Because dismissal sounds the “death knell of a lawsuit,” courts must reserve this remedy for instances where a party’s conduct is “egregious.” Id. The dismissal of a lawsuit for fraud on the court is an extraordinary remedy to be utilized only when a deliberate scheme to subvert the judicial process has been clearly and convincingly proved. Bologna v. Schlanger, 995 So.2d 526, 528 (Fla. 5th DCA 2008). Moreover, “poor recollection, dissemblance, even, lying, can be well managed through cross-examination.” Id.

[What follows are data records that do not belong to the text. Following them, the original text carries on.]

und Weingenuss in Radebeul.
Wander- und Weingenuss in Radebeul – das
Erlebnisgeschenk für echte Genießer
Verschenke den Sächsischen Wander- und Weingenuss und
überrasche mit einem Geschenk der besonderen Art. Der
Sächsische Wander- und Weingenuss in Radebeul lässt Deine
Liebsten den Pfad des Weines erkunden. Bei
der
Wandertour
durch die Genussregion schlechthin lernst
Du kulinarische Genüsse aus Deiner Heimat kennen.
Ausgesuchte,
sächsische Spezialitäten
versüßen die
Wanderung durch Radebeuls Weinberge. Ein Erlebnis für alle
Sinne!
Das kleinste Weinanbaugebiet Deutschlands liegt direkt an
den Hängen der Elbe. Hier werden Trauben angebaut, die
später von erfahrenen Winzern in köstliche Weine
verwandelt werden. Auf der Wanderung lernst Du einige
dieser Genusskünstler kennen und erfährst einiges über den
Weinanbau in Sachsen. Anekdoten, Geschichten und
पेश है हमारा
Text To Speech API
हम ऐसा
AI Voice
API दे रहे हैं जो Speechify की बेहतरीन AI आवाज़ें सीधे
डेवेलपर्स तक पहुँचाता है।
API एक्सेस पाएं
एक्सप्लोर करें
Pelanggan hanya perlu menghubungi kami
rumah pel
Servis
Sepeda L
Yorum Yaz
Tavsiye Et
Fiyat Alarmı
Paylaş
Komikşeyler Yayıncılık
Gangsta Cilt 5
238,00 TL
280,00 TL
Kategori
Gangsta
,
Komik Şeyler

Notwithstanding this heightened standard, Defendant’s Motion is only supported by the following exhibits: the Declaration of Ms. Adair (Exhibit A), Plaintiff’s Interrogatory Answers (Exhibit B), and Supplemental Witness List (Exhibit C). None of those documents come anywhere close to proving fraud.1 Notably, Ms. Adair’s deposition was not attached to the Motion – nor was Plaintiff’s deposition. This record does not demonstrate “clearly and convincingly a knowing and unreasonable scheme to interfere with the judicial system’s ability to impartially adjudicate the claim” of either Plaintiff. Amato v. Intindola, 854 So.2d 812 (Fla. 4th DCA 2003).2 Thus, the Motion must be denied.
Moreover, in order to dismiss a case for fraud on the Court, both proper notice and a proper record must be accomplished by the moving party. See Garno v. Bank of America, NA, Case No. 1D14-1994. (Fla. 1st DCA 2015) (holding that Appellant “was denied her right to due process, because she was not provided with notice of the hearing” and “that the record does not support the trial court’s finding that Garno perpetrated a fraud on the court.”); Dep’t of Children & Families v. W.H., 109 So. 3d 1269, 1270 (Fla. 1st DCA 2013) (holding that the lack of notice and lack of an evidentiary hearing violated the Department’s right to due process).3 Plaintiffs objects to any attempt by Defendant to “ambush” them with additional evidence or misleading deposition excerpts immediately before or at the hearing.4 Moreover, Plaintiff had only 2 business days to prepare this response with the benefit of the transcript and submit it prior to the hearing.5
II. Defendant’s Motion is Moot
“The public policy of Florida favors liberality in permitting amendments to pleadings so that the resolution of disputes will be on their merits.” Wells Fargo Bank, N.A. v. Reeves, 92 So. 3d 249, 252 (Fla. 1st DCA 2012); Fla. R. Civ. P. 1.190(a). After Ms. Adair’s deposition, but before Defendant filed its Motion, Plaintiff moved to amend her Complaint to eliminate reference to the declaration of Ms. Adair. Notably, however, Defendant objected to Plaintiffs‘ motion to amend although this case has not even been set for trial and the factual allegations remain virtually unchanged.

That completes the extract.